Resetting the Origin
You can reset the origin when you want the Data Collector to process all available data instead of processing data from the last-saved offset. Reset the origin when the pipeline is not running.
- Amazon S3
- Azure Data Lake Storage Gen1
- Azure Data Lake Storage Gen2
- Directory
- Elasticsearch
- File Tail
- Google Cloud Storage
- Groovy Scripting
- Hadoop FS Standalone
- HTTP Client
- JavaScript Scripting
- JDBC Multitable Consumer
- JDBC Query Consumer
- Jython Scripting
- Kinesis Consumer
- MapR DB JSON
- MapR FS Standalone
- MongoDB
- MongoDB Oplog
- MySQL Binary Log
- Salesforce
- SAP HANA Query Consumer
- SFTP/FTP/FTPS Client
- SQL Server 2019 BDC Multitable Consumer
- SQL Server CDC Client
- SQL Server Change Tracking
- Teradata Consumer
- Windows Event Log
For these origins, when you stop the pipeline, the Data Collector notes where it stopped processing data. When you restart the pipeline, it continues from where it left off by default. When you want the Data Collector to process all available data instead of continuing from where it stopped, reset the origin. For unique details about resetting the Kinesis Consumer origin, see Resetting the Kinesis Consumer Origin.

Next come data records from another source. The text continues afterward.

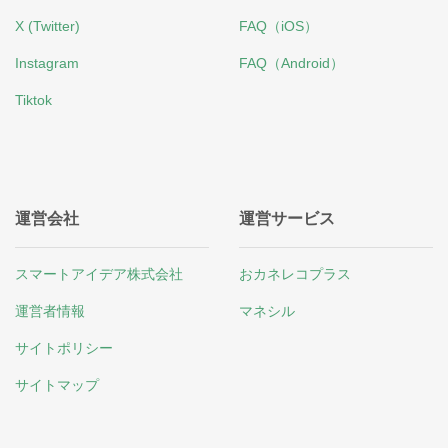
X (Twitter)
FAQ（iOS）
Instagram
FAQ（Android）
Tiktok
運営会社
運営サービス
スマートアイデア株式会社
おカネレコプラス
運営者情報
マネシル
サイトポリシー
サイトマップ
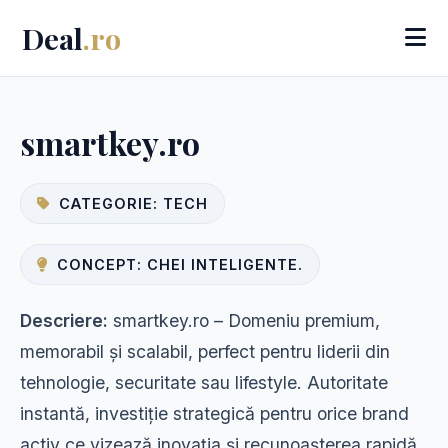
Deal
.ro
smartkey.ro
CATEGORIE: TECH
CONCEPT: CHEI INTELIGENTE.
Descriere:
smartkey.ro – Domeniu premium,
memorabil și scalabil, perfect pentru liderii din
tehnologie, securitate sau lifestyle. Autoritate
instantă, investiție strategică pentru orice brand
activ ce vizează inovația și recunoașterea rapidă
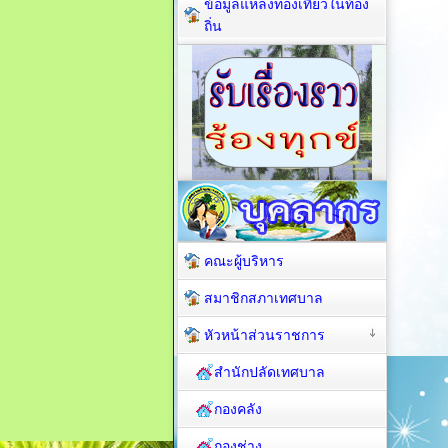
ข้อมูลแหล่งท่องเที่ยวในท้อง
ถิ่น
คณะผู้บริหาร
สมาชิกสภาเทศบาล
หัวหน้าส่วนราชการ
สำนักปลัดเทศบาล
กองคลัง
กองช่าง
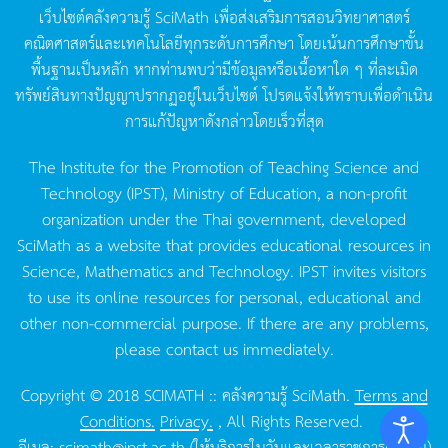
เว็บไซต์คลังความรู้
SciMath
เพื่อส่งเสริมการสอนวิทยาศาสตร์
คณิตศาสตร์และเทคโนโลยีทุกระดับการศึกษา
โดยเน้นการศึกษาขั้น
พื้นฐานเป็นหลัก
หากท่านพบว่ามีข้อมูลหรือเนื้อหาใด
ๆ
ที่ละเมิด
ทรัพย์สินทางปัญญาปรากฏอยู่ในเว็บไซต์
โปรดแจ้งให้ทราบเพื่อดำเนิน
การแก้ปัญหาดังกล่าวโดยเร็วที่สุด
The Institute for the Promotion of Teaching Science and
Technology (IPST), Ministry of Education, a non-profit
organization under the Thai government, developed
SciMath as a website that provides educational resources in
Science, Mathematics and Technology. IPST invites visitors
to use its online resources for personal, educational and
other non-commercial purpose. If there are any problems,
please contact us immediately.
Copyright © 2018 SCIMATH :: คลังความรู้ SciMath.
Terms and
Conditions.
Privacy.
, All Rights Reserved.
อีเมล:
scimath@ipst.ac.th
(ให้บริการในวันและเวลาราชการเท่านั้น)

You can configure the Kafka and MapR Streams Consumer origins to process all available data by specifying an additional Kafka configuration property. You can reset the Azure IoT/Event Hub Consumer origin by deleting offset details in the Microsoft Azure portal. The remaining origin stages process transient data where resetting the origin has no effect.

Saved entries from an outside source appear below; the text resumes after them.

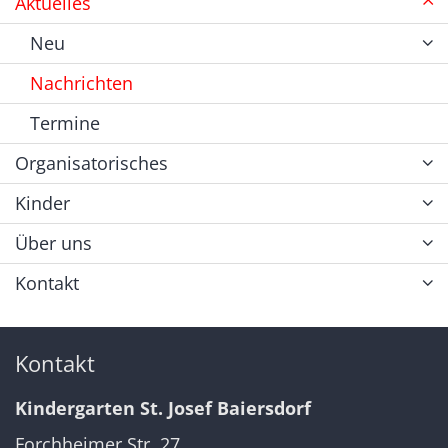
Aktuelles
Neu
Nachrichten
Termine
Organisatorisches
Kinder
Über uns
Kontakt
Kontakt
Kindergarten St. Josef Baiersdorf
Forchheimer Str. 27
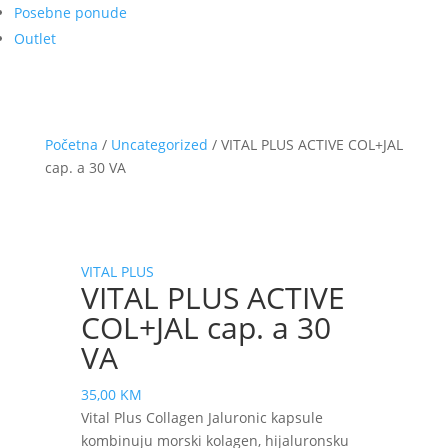
Posebne ponude
Outlet
Početna
/
Uncategorized
/ VITAL PLUS ACTIVE COL+JAL
cap. a 30 VA
VITAL PLUS
VITAL PLUS ACTIVE
COL+JAL cap. a 30
VA
35,00
KM
Vital Plus Collagen Jaluronic kapsule
kombinuju morski kolagen, hijaluronsku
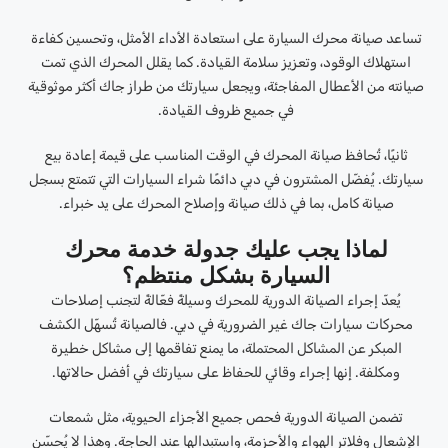
تساعد صيانة محرك السيارة على استعادة الأداء الأمثل، وتحسين كفاءة
استهلاك الوقود، وتعزيز سلامة القيادة. كما يقلل المحرك الذي تمت
صيانته من الأعطال المفاجئة، ويجعل سيارتك من طراز جاك أكثر موثوقية
في جميع ظروف القيادة.
ثانيًا، تُحافظ صيانة المحرك في الوقت المناسب على قيمة إعادة بيع
سيارتك. يُفضّل المشترون في دبي دائمًا شراء السيارات التي تتمتع بسجل
صيانة كامل، بما في ذلك صيانة وإصلاح المحرك على يد خبراء.
لماذا يجب عليك جدولة خدمة محرك
السيارة بشكل منتظم؟
يُعدّ إجراء الصيانة الدورية للمحرك وسيلةً فعّالةً لتجنب إصلاحات
محركات سيارات جاك غير الضرورية في دبي. فالصيانة تُسهّل الكشف
المبكر عن المشاكل المحتملة، ما يمنع تفاقمها إلى مشاكل خطيرة
ومكلفة. إنها إجراء وقائي للحفاظ على سيارتك في أفضل حالاتها.
تضمن الصيانة الدورية فحص جميع الأجزاء الحيوية، مثل شمعات
الإشعال وفلاتر الهواء والأحزمة، واستبدالها عند الحاجة. وهذا لا يُحسّن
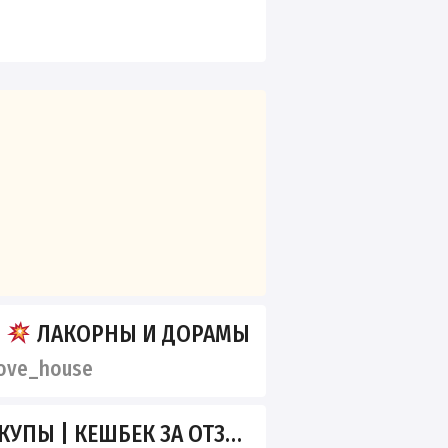
E
ЛАКОРНЫ И ДОРАМЫ
ove_house
 КЕШБЕК ЗА ОТЗЫВ | АКЦИИ | ВБ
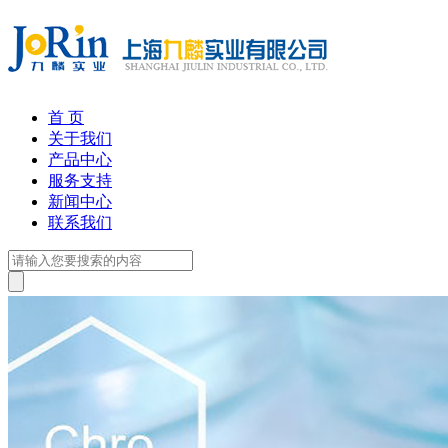
首 页
关于我们
产品中心
服务支持
新闻中心
联系我们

You can reset the origin for multiple pipelines at the same time from the Home page. Or, you can reset the origin for a single pipeline from the pipeline canvas.
To reset the origin:
- Select multiple pipelines from the Home page, or view a single pipeline in the pipeline canvas.
- Click the More icon, and then click Reset Origin.
- In the Reset Origin Confirmation dialog box, click Yes to reset the origin.